Новый год. Открываются новые двери в новых домах. Новые люди. Я сижу в новом доме в новой квартире, и напротив меня такая же фигура в таком же окне такой же квартиры и такое же ест, так же ходит вниз за газетами и кивает мне: с Новым годом!
В новом году хочется самого разнообразного. В новом году хочется меньше ссор друг с другом. Просто надо уяснить, что никто не виноват. У вас от него течет крыша, а у него от вас не гнется рукав и вылезает сделанная вами зубная щетка, поэтому речь неразборчива, вся щетина в зубах торчит. И подай ты ему борща повеселей — ему же тебя завтра брить опасной бритвой.

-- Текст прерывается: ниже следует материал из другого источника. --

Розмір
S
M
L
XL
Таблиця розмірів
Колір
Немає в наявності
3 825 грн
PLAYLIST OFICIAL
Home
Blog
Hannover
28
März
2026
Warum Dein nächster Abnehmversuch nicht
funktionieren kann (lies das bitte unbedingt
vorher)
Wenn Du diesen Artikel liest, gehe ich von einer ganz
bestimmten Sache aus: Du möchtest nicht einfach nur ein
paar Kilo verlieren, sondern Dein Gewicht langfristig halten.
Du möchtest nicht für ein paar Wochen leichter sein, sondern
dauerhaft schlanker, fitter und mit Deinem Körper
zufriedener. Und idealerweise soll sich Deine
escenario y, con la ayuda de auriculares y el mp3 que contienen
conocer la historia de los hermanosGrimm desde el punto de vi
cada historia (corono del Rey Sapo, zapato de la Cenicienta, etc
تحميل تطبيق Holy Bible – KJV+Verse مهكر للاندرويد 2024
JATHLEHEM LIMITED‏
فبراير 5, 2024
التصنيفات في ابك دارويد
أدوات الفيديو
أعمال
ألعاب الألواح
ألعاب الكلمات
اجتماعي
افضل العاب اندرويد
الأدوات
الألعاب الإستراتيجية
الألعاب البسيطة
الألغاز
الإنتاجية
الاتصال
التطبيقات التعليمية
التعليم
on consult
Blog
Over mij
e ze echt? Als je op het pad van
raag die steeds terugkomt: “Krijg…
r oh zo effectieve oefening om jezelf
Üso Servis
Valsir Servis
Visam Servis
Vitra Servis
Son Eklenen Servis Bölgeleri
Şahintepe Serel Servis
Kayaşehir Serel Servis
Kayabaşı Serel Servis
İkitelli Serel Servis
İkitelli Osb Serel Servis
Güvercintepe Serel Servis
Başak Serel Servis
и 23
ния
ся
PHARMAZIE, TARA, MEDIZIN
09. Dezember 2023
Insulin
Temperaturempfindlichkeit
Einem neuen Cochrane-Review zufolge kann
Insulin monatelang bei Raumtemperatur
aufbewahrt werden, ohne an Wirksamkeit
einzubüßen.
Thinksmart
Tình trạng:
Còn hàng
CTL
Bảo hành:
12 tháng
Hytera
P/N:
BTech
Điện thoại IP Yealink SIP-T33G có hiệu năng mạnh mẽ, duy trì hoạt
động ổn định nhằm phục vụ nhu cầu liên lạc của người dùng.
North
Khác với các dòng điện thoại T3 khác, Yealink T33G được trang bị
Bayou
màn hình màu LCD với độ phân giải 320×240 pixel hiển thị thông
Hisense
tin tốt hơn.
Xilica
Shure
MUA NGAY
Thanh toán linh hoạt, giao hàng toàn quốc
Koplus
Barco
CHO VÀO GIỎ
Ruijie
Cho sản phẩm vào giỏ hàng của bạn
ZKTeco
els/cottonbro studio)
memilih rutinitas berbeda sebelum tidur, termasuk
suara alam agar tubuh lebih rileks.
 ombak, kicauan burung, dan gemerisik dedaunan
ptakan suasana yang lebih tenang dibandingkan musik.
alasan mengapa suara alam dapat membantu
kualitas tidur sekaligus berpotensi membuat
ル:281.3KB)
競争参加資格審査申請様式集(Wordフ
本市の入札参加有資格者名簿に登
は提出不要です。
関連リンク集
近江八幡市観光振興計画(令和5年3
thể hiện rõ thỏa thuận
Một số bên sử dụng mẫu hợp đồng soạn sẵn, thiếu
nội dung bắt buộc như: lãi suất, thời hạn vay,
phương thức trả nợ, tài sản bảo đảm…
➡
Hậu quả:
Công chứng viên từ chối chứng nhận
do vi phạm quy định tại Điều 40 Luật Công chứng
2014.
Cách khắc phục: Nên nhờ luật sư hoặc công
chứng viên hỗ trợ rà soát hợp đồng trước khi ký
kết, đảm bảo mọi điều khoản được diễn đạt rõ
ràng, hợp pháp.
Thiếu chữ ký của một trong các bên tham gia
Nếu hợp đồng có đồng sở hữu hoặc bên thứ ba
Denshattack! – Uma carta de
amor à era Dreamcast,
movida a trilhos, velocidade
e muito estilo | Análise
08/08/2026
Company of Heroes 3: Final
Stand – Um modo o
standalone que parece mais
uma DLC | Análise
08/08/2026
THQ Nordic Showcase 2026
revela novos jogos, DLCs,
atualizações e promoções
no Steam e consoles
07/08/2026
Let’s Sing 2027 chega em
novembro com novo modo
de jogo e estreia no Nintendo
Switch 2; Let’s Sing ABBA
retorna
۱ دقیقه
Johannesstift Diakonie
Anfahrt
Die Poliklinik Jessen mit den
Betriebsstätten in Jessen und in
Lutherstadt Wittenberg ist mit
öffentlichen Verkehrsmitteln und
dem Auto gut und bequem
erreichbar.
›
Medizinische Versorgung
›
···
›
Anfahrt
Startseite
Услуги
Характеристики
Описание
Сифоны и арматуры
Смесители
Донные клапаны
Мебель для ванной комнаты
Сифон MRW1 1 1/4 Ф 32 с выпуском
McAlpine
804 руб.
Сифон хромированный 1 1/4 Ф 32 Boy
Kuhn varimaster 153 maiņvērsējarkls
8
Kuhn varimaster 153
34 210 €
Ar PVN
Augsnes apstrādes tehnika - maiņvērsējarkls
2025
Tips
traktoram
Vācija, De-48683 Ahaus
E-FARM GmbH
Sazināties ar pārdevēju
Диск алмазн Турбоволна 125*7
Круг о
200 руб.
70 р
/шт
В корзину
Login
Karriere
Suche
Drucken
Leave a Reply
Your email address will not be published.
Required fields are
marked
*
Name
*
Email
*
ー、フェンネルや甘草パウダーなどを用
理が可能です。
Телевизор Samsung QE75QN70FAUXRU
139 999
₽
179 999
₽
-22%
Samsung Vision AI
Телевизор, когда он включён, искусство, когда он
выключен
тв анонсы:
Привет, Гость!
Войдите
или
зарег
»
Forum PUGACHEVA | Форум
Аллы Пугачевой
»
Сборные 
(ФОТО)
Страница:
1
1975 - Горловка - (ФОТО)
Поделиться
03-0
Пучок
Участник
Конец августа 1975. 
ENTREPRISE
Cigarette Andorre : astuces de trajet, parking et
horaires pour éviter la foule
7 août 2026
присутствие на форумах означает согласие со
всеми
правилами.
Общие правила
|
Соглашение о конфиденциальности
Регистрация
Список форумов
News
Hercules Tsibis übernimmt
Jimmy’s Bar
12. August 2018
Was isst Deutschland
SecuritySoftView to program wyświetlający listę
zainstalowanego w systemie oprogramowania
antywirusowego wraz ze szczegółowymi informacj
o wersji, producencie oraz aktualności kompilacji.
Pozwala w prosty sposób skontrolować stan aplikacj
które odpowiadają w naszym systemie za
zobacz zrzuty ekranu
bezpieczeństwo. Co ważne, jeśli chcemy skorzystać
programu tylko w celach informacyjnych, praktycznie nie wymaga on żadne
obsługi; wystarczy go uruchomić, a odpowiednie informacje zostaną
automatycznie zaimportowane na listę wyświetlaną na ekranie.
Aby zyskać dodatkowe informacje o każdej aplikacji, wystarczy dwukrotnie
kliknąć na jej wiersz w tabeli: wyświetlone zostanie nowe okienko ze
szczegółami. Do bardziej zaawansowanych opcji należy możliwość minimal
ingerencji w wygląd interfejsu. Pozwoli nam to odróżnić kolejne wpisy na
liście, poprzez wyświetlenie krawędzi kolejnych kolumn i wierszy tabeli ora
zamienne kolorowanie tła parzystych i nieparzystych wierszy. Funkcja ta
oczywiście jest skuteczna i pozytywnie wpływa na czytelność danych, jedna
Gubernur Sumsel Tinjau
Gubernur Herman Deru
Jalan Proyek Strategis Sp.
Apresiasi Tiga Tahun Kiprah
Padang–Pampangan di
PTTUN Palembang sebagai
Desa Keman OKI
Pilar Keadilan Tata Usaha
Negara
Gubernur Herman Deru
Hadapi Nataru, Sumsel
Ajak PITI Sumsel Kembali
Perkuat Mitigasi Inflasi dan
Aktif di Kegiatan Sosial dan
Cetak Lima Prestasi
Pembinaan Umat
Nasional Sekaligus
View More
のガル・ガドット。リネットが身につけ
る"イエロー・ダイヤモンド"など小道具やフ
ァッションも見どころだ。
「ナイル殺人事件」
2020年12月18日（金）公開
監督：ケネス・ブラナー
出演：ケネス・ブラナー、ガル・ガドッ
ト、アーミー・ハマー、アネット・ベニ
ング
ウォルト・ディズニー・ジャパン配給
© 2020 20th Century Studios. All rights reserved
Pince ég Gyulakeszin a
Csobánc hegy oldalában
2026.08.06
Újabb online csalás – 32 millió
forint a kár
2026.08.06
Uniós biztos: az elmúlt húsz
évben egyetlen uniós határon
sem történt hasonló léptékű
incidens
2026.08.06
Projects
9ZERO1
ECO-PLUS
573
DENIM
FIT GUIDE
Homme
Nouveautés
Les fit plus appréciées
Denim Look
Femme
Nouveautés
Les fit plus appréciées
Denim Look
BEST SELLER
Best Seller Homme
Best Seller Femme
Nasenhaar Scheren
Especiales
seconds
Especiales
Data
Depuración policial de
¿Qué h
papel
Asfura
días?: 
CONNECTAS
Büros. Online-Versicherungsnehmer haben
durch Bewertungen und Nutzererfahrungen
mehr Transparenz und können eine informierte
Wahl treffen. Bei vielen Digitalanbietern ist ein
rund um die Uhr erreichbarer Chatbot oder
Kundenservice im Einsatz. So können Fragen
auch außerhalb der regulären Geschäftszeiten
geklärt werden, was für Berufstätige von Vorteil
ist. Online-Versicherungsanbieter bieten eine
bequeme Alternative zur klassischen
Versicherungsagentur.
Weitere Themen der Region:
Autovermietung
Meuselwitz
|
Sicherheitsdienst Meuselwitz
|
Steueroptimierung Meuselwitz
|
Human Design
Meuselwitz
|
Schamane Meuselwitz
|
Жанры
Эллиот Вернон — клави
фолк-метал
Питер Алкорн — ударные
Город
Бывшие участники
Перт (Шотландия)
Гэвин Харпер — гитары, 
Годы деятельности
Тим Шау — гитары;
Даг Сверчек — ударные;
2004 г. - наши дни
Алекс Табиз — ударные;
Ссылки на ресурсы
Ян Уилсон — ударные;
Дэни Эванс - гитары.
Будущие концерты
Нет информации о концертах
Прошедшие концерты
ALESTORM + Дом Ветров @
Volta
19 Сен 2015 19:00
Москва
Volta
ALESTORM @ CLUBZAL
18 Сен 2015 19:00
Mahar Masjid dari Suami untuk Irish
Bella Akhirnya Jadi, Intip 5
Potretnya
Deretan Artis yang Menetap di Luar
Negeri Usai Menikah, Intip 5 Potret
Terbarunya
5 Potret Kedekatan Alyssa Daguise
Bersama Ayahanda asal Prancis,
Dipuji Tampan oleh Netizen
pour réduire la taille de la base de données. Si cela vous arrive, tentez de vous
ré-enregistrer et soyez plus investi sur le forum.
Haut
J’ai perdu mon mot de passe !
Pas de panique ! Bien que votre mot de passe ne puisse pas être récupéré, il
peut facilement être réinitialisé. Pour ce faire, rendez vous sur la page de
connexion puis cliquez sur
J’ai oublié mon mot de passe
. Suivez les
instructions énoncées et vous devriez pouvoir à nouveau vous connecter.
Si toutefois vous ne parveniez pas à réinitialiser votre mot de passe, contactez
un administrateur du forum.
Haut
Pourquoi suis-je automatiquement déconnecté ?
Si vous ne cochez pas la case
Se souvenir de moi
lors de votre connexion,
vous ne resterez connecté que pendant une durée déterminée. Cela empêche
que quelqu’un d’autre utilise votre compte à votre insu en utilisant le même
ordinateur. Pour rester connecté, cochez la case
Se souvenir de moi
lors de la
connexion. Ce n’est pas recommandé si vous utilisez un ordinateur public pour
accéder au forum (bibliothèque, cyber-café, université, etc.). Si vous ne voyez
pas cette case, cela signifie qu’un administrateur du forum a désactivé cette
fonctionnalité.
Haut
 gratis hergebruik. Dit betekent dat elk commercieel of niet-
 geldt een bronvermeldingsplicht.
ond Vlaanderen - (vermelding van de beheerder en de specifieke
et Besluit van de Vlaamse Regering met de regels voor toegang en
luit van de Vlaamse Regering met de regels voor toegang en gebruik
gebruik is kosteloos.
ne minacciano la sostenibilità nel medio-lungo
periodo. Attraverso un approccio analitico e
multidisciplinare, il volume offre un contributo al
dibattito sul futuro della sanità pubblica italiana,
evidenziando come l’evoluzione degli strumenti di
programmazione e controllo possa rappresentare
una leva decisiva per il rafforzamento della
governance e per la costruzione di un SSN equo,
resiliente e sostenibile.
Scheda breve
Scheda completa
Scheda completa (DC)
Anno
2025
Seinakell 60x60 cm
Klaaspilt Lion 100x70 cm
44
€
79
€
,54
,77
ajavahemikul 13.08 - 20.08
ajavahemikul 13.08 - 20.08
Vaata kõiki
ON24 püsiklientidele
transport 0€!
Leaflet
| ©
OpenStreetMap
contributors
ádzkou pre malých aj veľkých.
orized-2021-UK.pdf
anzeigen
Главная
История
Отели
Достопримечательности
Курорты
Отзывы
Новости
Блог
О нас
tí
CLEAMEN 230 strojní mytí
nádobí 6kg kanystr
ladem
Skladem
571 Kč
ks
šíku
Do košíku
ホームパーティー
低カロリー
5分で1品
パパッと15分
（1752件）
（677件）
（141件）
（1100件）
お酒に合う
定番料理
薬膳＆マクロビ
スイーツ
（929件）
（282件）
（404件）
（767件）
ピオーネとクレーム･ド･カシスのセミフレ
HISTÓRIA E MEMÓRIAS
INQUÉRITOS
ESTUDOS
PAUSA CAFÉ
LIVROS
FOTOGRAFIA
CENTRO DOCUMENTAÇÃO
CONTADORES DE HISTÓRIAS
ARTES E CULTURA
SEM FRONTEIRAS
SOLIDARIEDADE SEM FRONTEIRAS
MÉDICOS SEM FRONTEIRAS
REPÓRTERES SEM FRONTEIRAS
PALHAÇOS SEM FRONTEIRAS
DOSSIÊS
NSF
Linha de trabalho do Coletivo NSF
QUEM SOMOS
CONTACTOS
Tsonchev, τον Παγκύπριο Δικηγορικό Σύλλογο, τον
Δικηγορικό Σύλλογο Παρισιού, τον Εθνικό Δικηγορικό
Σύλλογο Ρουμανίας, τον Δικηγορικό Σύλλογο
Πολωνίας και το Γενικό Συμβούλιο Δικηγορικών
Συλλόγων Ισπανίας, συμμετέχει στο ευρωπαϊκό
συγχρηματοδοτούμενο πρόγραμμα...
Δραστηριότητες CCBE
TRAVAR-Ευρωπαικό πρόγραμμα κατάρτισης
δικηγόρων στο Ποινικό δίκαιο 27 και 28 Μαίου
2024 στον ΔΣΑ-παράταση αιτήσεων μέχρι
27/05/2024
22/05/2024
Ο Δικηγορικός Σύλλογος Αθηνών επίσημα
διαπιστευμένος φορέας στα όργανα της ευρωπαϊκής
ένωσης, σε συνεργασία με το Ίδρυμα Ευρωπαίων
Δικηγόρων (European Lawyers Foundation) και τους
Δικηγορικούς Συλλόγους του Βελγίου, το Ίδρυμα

Не раздражай ты его, уж так и быть.
В новом году и в семье хочется поспокойнее. В крайнем случае — ну, бери зарплату, сам распределяй, сам соли, сам жарь. То есть в новом году — еще внимательнее к женщине: надо ее одевать, и опрыскивать хорошими духами, и мазать прекрасными кремами. И пора легкой промышленности работать на нее. Сосредоточиться хоть бы на ней, а мы уж в своих пальто пока и в брюках пока неглаженых, габардиновых, что от отца к сыну, — трамваи ими царапаешь. Год Женщины закончился, но жизнь женщин продолжается. Это можно заметить, если оглянуться.
Больше юмору в новом году. Еще больше мыслей вам, инженеры и писатели. Хорошей мимики вам, актеры и автоинспекторы. Крепких ног вам, танцоры и продавцы. Тонкого чувства меры вам, драматурги и повара.
Новый год. Сорок раз я встречал Новый год, из них двадцать пять — сознательно. Вначале это какое-то чудо счастливое, потом, когда они пошли побыстрее и стали мелькать, как понедельники, встречи пошли не такие оглушительные, а нормальные.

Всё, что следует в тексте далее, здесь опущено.